I tried awesome for two weeks and had one crash. I've run XMonad for 5+ years and had no crashes. Just because they are supposed to accomplish the same things does not mean that they're equal. One is better and it's because of the choice of language.

It's very hard to take your post seriously when you include something like this in it and you don't bother to qualify it even in the slightest.



> One is better and it's because of the choice of language. > It's very hard to take your post seriously when you include something like this in it and you don't bother to qualify it even in the slightest.

I looked in your history and yup, you are partial to Haskell. Why do you feel a need to immediately judge. Why did you say "hard to take seriously". Why didn't you just ask politely for more details? In my opinion, you already had your mind made up. Just like the blog poster did.

> I tried awesome for two weeks and had one crash. I've run XMonad for 5+ years and had no crashes.

That's your personal anecdote. There's no evidence that the language could have prevented the crash.

And that doesn't make the window manager "better", which is subjective. What are more people using? Awesome and i3. Primarily because they don't want to deal with Haskell when they could be doing lua or a simple config.


> I looked in your history and yup, you are partial to Haskell.

It's convenient that you have no post history to go through, since you decided that the nonsense you're posting shouldn't be tied to your real account.

Your bias is astounding, yet you go for the "your mind was already made up" card. I like Haskell but by no means am I tied to any single language and I'm not the one making posts about how all the users of a language seem to have undesirable traits.

Even better, you then criticize using "personal anecdotes", when that's exactly what you did in order to condemn the users of two languages. You half-dampen it by saying "Maybe I'm just unlucky", but the entire point of your post is "these two communities suck".

> That's your personal anecdote. There's no evidence that the language could have prevented the crash.

Any ML-family compiler will catch more crap at compile time than any C compiler. Adding lua on top will not solve any of that. None of that is opinion. It's just how the languages are designed and how they use types. Adding automatic memory management to that makes the gap even wider and in short, that stops the vast majority of crashes that you can get.

C + lua is great for lots of things, but everything is a tradeoff and here the tradeoff is that you're very likely to get crashes. Good intentions alone can't prevent segfaults and most C software is proof of that.


If it were node.js, I highly doubt I'd have a person coming out of the woodwork with cleverly placed quotes as if it's a legal threat.

Then blaming me for being biased as if you don't already have a conclusion derived. This is the behavior I experienced - to me, this feels like projection and trying to bully me into silencing what I truly witnessed.
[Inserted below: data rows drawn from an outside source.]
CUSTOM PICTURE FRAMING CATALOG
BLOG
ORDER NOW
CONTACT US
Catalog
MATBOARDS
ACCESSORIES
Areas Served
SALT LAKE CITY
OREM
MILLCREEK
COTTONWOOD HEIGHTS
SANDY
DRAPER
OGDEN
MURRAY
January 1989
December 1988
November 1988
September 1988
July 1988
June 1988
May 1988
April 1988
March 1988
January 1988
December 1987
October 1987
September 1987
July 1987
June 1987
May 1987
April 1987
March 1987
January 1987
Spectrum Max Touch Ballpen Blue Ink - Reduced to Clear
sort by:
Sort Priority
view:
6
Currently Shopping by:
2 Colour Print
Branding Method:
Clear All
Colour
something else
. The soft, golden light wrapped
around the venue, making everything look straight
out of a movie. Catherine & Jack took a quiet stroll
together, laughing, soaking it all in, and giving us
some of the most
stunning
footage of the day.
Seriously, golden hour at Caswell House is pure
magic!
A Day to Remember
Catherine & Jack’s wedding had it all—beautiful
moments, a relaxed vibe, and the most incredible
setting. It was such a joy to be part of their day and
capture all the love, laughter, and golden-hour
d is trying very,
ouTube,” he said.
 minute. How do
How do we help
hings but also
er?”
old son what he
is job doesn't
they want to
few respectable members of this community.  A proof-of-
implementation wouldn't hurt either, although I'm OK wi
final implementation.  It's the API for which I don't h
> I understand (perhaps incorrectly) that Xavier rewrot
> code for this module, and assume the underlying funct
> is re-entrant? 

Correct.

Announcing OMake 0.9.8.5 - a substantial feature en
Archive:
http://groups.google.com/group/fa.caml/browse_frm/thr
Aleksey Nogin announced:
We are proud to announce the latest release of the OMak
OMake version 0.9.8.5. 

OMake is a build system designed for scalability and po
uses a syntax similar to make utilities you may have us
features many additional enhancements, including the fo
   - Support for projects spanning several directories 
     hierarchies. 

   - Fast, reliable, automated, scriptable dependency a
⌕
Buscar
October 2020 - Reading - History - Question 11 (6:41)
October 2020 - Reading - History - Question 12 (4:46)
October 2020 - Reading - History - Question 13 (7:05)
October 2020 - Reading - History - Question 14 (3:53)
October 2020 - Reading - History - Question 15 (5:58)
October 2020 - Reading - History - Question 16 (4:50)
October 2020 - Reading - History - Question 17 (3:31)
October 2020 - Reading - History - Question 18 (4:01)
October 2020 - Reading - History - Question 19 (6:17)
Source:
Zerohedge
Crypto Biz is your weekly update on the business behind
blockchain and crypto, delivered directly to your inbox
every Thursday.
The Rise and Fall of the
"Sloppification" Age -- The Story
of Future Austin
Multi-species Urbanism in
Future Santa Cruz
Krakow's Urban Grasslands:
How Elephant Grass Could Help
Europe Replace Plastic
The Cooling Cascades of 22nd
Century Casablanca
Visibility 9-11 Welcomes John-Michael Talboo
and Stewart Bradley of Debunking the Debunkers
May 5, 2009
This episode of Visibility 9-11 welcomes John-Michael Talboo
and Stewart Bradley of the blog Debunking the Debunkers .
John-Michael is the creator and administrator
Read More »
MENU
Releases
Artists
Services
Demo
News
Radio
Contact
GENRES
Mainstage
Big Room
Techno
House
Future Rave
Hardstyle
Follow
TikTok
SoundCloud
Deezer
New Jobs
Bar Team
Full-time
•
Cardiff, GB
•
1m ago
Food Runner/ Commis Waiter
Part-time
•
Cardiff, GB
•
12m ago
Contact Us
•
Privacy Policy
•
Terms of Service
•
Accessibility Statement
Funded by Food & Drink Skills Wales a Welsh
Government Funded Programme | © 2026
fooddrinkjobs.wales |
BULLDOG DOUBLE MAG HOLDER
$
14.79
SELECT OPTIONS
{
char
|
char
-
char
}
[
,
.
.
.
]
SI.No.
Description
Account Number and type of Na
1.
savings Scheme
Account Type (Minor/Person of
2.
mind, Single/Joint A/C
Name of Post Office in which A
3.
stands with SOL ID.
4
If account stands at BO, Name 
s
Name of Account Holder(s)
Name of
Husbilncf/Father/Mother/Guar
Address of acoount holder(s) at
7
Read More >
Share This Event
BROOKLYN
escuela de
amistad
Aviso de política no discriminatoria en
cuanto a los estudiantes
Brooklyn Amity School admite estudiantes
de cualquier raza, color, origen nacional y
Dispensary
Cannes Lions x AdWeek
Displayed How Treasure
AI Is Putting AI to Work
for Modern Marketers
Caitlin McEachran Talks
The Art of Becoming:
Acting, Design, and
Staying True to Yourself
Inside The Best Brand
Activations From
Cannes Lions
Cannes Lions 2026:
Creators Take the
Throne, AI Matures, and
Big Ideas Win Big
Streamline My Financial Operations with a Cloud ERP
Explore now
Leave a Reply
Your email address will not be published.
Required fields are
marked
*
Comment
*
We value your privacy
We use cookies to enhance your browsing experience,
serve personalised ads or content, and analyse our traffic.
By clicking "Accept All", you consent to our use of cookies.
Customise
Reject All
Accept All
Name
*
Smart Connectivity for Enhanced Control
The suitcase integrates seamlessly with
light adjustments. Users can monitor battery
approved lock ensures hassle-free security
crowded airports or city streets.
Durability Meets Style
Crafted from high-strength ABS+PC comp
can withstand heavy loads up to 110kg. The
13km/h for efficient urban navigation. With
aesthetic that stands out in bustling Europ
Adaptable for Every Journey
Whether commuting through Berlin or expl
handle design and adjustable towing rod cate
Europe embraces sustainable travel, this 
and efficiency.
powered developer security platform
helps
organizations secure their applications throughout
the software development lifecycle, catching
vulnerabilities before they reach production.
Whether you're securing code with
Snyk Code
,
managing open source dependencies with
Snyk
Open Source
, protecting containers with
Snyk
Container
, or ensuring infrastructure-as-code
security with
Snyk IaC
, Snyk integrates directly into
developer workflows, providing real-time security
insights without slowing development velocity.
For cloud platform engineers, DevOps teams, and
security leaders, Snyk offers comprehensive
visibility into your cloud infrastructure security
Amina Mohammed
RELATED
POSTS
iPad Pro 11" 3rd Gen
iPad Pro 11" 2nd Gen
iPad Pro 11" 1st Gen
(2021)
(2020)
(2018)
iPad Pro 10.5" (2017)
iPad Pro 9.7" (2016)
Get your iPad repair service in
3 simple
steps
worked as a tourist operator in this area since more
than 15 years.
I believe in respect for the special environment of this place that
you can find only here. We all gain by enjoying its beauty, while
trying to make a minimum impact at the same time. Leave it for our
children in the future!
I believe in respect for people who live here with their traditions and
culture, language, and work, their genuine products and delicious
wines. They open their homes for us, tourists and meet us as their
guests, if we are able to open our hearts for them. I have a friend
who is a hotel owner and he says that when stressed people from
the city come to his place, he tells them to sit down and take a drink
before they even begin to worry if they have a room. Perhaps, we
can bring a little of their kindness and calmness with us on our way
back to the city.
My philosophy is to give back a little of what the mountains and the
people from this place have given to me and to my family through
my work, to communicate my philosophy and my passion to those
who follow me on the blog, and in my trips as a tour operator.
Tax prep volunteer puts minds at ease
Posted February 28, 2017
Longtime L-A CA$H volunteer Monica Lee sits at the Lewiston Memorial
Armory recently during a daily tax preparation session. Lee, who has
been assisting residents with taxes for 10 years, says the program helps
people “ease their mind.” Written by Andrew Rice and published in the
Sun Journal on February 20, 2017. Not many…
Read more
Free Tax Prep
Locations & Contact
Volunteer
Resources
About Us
It really bothers me and makes me uncomfortable.

I'm just stating my experiences. You wanna know why I use a throwaway? Because people bully and bludgeon anyone who doesn't praise Haskell and / or Scala. And it's been unique to those language communities.

At the end of the day, your reaction is predictable. I'm not reading too deeply into what you say because, like my prior experiences, I think you have your mind up, and in spite or proof given, you're going to be on the defense / offense.

> Any ML-family compiler will catch more crap at compile time than any C compiler...

None of these things about language mattered since awesome and i3 had language as an afterthought and focused on experience. xmonad literally has haskell mentioned as a feature, the token battlestation pic (which is pretty cool) even has a haskell book next to it. Xmonad even uses haskell for the configuration of it.

Look, not trying to take a jab at hobbyists. It's just I'm saying, in my experience, I found Haskell and scala "hobbyists" to be quite mean and it hurt my feelings alot, especially when I dropped, far more politely than when they ever spoke to me, the news they're not focused on business goals and work product and just refactoring stuff over and over. They kind of failed at bringing product vision to light, even basic things like defining requirements felt beneath them. Again, maybe I've just been unlucky.


>You're proving my point. If it were node.js, I highly doubt I'd have a person coming out of the woodwork with cleverly placed quotes as if it's a legal threat.

The irony is that you came out to defend Go from any sort of criticism without any direct argument as to why Haskell is bad. Your post talks about the people who use it and criticizes them for criticizing other programmers, yet that reflects perfectly on what you are doing. And yes, I am also defending Haskell when I see your comment. I'm sure Node.js programmers would defend Node.js. Programmers care about their language choice as much as they care about their text editor/IDE choice, and it's something that we all love to argue about.

>At the end of the day, your reaction is predictable. I'm not reading too deeply into what you say because, like my prior experiences, I think you have your mind up, and in spite or proof given, you're going to be on the defense / offense.

So you haven't made up your mind already by criticizing Haskell before even evaluating it as a language? It's not making up your mind on it when you based all your judgements from personal anecdotes of Haskell and Scala programmers you've met before?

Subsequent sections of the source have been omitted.